# What the task asks
Everything in the listing below from the line containing "La diputada de Morena, Merary Villegas le" through the line containing "Fonts + Descripció" must be repeated exactly; the remaining lines are not wanted.

# Data section
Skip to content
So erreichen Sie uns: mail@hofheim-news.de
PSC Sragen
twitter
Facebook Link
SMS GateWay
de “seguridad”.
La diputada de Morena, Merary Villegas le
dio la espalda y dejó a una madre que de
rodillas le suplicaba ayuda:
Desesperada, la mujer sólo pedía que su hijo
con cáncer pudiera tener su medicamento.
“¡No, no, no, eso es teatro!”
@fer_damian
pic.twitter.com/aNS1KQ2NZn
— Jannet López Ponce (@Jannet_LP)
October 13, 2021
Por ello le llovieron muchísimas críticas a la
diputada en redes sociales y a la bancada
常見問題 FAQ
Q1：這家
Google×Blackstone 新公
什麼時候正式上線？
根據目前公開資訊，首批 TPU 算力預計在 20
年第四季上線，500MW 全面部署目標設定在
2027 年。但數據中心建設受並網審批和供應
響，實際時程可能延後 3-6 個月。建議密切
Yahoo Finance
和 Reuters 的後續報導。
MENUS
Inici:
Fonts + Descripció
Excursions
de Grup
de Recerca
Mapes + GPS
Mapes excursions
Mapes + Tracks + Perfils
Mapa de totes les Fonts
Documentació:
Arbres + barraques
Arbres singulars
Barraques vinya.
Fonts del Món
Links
...
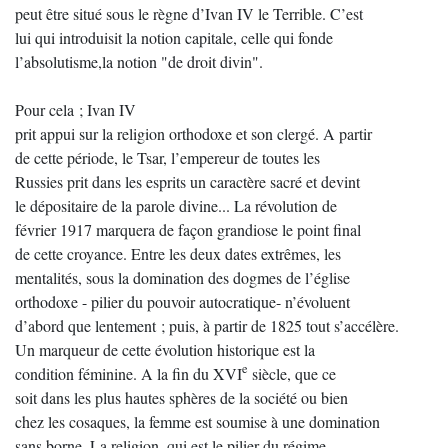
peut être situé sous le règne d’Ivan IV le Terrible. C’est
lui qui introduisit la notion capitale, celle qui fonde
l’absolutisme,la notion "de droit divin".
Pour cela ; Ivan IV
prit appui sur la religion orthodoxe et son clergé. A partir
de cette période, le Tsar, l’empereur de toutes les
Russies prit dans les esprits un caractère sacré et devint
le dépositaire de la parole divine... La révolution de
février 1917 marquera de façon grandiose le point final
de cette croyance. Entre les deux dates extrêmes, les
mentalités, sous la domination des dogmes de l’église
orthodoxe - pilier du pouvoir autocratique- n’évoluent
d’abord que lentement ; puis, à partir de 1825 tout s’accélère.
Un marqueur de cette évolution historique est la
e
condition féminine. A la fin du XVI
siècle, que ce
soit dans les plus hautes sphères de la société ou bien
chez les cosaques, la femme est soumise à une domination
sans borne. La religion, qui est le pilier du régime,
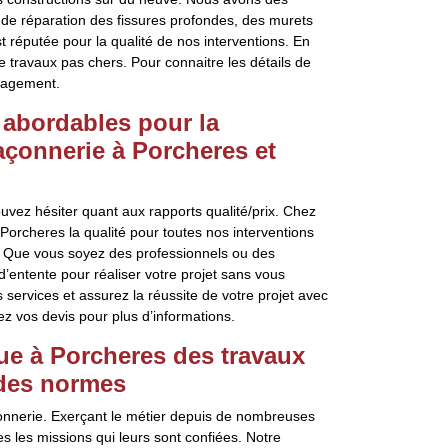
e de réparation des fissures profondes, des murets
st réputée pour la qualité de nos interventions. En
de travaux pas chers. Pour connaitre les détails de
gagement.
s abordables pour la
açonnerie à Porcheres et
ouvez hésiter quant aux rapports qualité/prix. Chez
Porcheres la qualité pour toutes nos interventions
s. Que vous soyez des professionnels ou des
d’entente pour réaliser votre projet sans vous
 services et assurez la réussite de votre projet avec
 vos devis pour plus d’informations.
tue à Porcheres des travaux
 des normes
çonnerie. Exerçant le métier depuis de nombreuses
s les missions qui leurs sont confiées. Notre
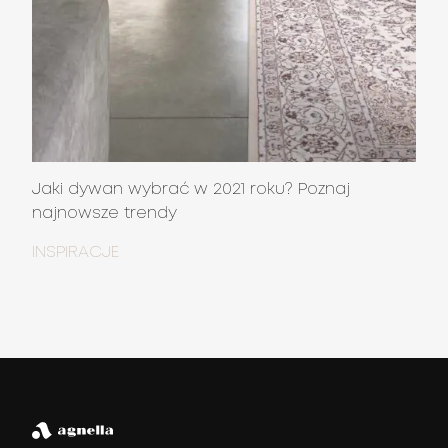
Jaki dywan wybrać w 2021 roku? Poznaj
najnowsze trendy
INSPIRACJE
---
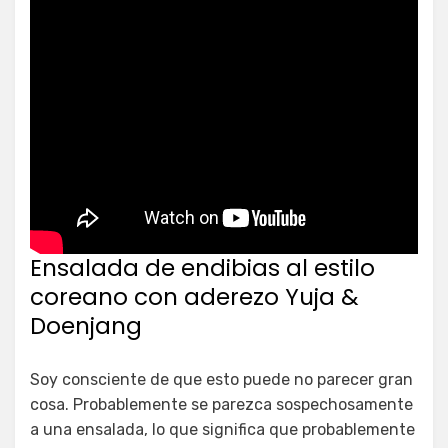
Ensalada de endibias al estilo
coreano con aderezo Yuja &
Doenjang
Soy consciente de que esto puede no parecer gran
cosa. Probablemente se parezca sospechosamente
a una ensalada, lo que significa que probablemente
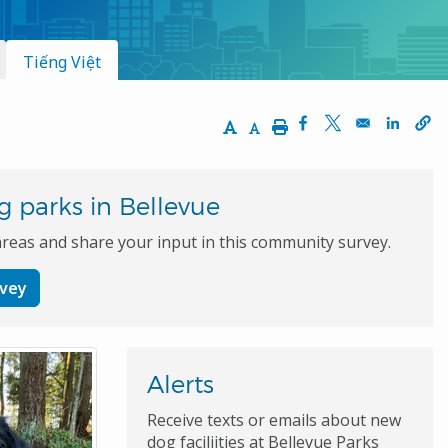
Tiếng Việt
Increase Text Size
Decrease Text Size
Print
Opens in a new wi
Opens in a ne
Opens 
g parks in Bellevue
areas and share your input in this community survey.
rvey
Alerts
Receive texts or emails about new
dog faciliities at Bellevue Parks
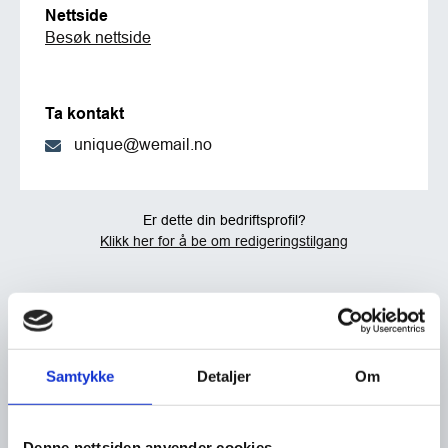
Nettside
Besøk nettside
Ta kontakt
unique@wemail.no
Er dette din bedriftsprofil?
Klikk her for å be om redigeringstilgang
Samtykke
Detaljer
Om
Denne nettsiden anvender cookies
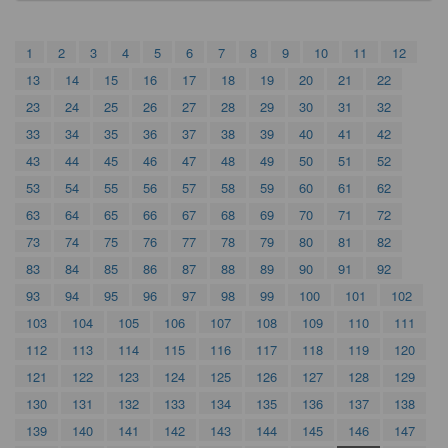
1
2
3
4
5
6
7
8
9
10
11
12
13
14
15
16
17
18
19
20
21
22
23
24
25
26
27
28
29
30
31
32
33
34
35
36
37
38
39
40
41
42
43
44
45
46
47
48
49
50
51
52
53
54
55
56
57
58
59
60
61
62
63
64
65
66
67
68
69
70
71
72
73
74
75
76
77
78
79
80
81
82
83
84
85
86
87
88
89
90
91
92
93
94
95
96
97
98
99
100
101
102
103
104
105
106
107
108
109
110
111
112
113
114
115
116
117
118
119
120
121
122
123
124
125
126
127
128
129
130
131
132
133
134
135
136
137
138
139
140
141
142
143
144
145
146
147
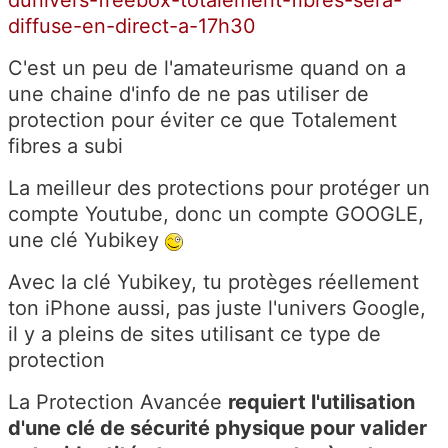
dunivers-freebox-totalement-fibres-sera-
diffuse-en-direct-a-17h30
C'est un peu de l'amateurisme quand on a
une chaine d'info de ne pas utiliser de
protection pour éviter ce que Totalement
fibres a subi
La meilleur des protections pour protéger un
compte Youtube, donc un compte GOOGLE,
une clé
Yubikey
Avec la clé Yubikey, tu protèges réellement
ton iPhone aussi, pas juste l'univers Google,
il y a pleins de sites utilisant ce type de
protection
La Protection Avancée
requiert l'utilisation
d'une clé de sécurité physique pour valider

# Answer section
La diputada de Morena, Merary Villegas le
dio la espalda y dejó a una madre que de
rodillas le suplicaba ayuda:
Desesperada, la mujer sólo pedía que su hijo
con cáncer pudiera tener su medicamento.
“¡No, no, no, eso es teatro!”
@fer_damian
pic.twitter.com/aNS1KQ2NZn
— Jannet López Ponce (@Jannet_LP)
October 13, 2021
Por ello le llovieron muchísimas críticas a la
diputada en redes sociales y a la bancada
常見問題 FAQ
Q1：這家
Google×Blackstone 新公
什麼時候正式上線？
根據目前公開資訊，首批 TPU 算力預計在 20
年第四季上線，500MW 全面部署目標設定在
2027 年。但數據中心建設受並網審批和供應
響，實際時程可能延後 3-6 個月。建議密切
Yahoo Finance
和 Reuters 的後續報導。
MENUS
Inici:
Fonts + Descripció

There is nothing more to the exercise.